>>>

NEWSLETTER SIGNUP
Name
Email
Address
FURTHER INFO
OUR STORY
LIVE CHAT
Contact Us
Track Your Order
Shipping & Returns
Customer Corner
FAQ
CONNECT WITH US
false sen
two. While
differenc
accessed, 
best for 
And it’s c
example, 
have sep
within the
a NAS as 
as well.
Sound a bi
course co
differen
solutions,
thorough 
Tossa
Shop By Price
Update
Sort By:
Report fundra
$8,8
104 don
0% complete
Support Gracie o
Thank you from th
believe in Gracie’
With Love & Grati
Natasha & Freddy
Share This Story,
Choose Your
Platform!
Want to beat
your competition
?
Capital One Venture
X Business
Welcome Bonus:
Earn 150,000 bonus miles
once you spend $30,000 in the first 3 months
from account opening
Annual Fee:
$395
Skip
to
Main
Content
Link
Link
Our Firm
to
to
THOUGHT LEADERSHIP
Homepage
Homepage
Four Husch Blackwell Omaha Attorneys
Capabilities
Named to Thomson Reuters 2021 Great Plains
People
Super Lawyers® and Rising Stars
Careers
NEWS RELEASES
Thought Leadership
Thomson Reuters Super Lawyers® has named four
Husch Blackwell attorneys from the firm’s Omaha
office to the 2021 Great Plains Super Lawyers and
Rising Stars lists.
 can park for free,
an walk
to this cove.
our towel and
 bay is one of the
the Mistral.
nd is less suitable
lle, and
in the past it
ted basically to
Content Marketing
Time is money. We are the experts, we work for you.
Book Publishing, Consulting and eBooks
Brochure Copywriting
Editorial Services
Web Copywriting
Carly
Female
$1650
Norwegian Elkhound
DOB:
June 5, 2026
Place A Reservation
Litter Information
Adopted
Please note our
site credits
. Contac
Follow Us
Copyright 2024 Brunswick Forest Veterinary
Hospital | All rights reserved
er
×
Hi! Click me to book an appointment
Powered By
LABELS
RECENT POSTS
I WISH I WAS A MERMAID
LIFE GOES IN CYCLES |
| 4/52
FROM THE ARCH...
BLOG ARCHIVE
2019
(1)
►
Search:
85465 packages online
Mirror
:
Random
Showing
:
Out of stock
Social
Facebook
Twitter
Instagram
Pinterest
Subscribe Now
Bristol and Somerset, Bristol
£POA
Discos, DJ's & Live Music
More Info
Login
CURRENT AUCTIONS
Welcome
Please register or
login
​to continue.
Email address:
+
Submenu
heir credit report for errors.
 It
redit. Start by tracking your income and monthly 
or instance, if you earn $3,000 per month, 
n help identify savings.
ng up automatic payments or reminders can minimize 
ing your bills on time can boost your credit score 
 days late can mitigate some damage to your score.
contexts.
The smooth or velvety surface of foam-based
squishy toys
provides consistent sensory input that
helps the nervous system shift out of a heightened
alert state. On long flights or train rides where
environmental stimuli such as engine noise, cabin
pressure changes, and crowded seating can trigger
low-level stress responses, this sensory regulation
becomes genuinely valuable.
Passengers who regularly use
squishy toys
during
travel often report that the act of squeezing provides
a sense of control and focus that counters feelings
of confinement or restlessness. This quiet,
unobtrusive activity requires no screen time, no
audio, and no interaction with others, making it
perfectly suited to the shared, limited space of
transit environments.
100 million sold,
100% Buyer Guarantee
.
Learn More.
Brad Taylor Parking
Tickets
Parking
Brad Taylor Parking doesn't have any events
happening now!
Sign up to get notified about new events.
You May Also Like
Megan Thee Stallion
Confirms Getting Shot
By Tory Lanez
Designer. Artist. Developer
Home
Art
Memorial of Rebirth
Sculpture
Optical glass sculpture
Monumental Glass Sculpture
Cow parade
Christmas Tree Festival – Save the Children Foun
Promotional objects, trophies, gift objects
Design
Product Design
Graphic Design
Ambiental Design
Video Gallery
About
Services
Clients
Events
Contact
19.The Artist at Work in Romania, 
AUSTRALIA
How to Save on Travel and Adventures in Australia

<<<

> _What needs to be done_:
Each line that holds the string "Thomson" is to be copied from the entries above.

> _Answer for the task_:
Named to Thomson Reuters 2021 Great Plains
Thomson Reuters Super Lawyers® has named four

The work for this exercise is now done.